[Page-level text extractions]
+-------+

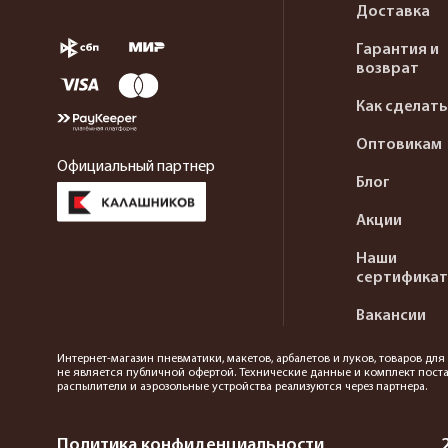
Доставка
Гарантия и
возврат
Как сделать
Оптовикам
Официальный партнер
Блог
Акции
Наши
сертифика
Вакансии
Интернет-магазин пневматики, макетов, арбалетов и луков, товаров дл
не является публичной офертой. Технические данные и комплект поста
распылители и аэрозольные устройства реализуются через партнера.
Политика конфиденциальности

+-------+

WORK INSTRUCTIONS >> Write out the lines above from the one containing "не является публичной" through the last, exactly as they are.

RESULT >>
не является публичной офертой. Технические данные и комплект поста
распылители и аэрозольные устройства реализуются через партнера.
Политика конфиденциальности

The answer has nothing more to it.